You expect Parkinson’s and suddenly it breaks out the extra weapons from their arsenal and morphs into something else.  If it’s not gagging, it’s falling; if it’s not a feeding tube, it’s a pressure sore.

You might win a round, but it means taking a pounding.

Regardless of who else might be in the cage with you, Parkinson’s is the primary target, the heavy hitter.  You show up to fight, and Parkinson’s is ready and warmed-up.

The main problem in a match between you and Parkinson’s is Parkinson’s uses a human shield and you don’t.

Instead of a fair fight, Parkinson’s hides behind someone.  They push people you care about out in front to absorb any punishment you might deliver.  Those are the real fighters.

Imagine The Greatest, Muhammad Ali, fighting Smokin’ Joe Frazier and George Foreman at the same time.  Or Sugar Ray Leonard fighting ‘Hands of Stone’ Roberto Duran and Thomas ‘Hitman’ Hearns and ‘Marvelous’ Marvin Hagler all at once.

It doesn’t add up to fair, but that’s how Parkinson’s fights.

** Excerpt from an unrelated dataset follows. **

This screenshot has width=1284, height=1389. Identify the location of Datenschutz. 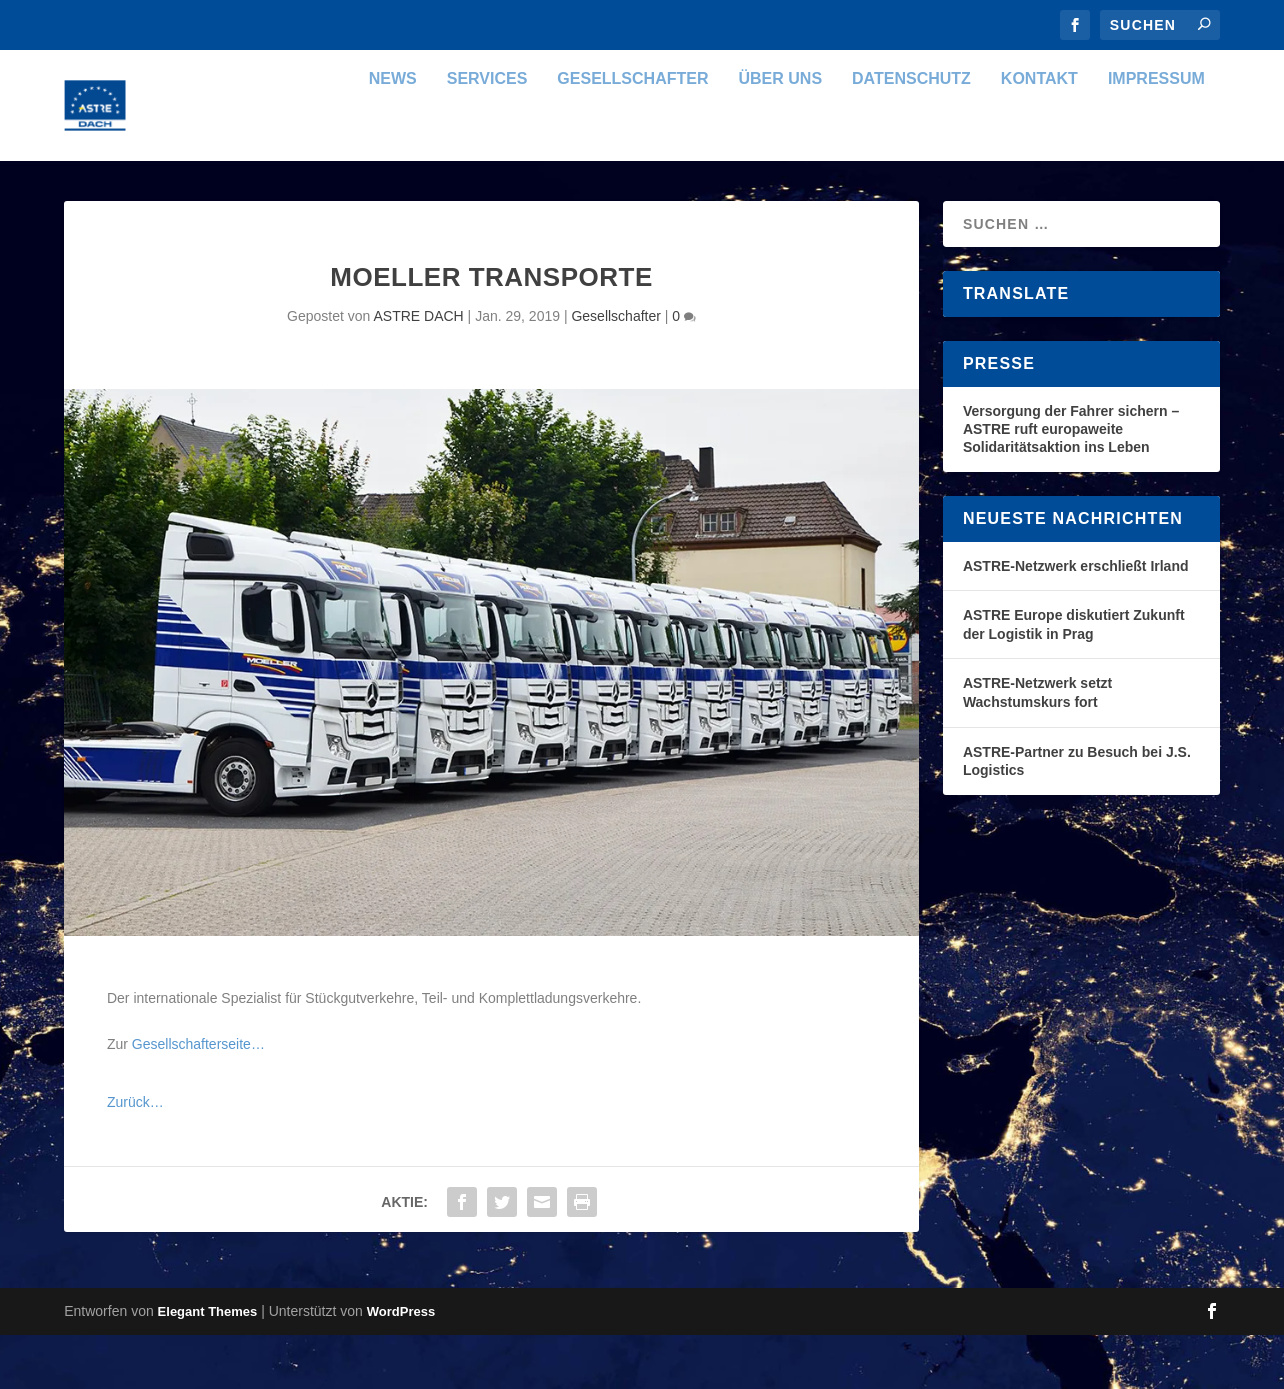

At first, you don’t even know you’re scheduled to fight.  There’s a hand cramp, or a leg shake now and then, and you chalk it up to fatigue.  At worst, you think it’s Restless Leg Syndrome.

Your confident you can kick butt on that, but when the robe comes off, there’s Parkinson’s instead.

And he’s angry.

You look for the judges to protest for facing a different opponent than you planned for, but their chairs are empty.  You notice they chained the door to the octagon before they left.

It’s just you and the cheater Parkinson’s.

Before you shake off the surprise of who you are facing, Parkinson’s comes in with a sucker punch.  It always lands the first blow when you least expect it.

It’s your birthday and BOOM, the cheater punches you in the head.

You celebrate a wedding anniversary and WHOMP, the cheater foot-sweeps you.

You visit your folks and the cheater sneaks up behind you and GAK, it tries to choke you out.

But you are too quick, and too mean, to go out after the first flurry. 

You re-group and advance, gathering more weapons and skills as you go.

And you engage your opponent.  Win or lose, you’re going to get your licks in.

You hit them with sinemet, they counter with nightmares.  You step in with sleep-aides, they counter with depression.  They lead with heaviness, you counter with enthusiasm.  They lead with confusion, you counter with The Story.

Neither of you back down.

Neither of you know how to back down.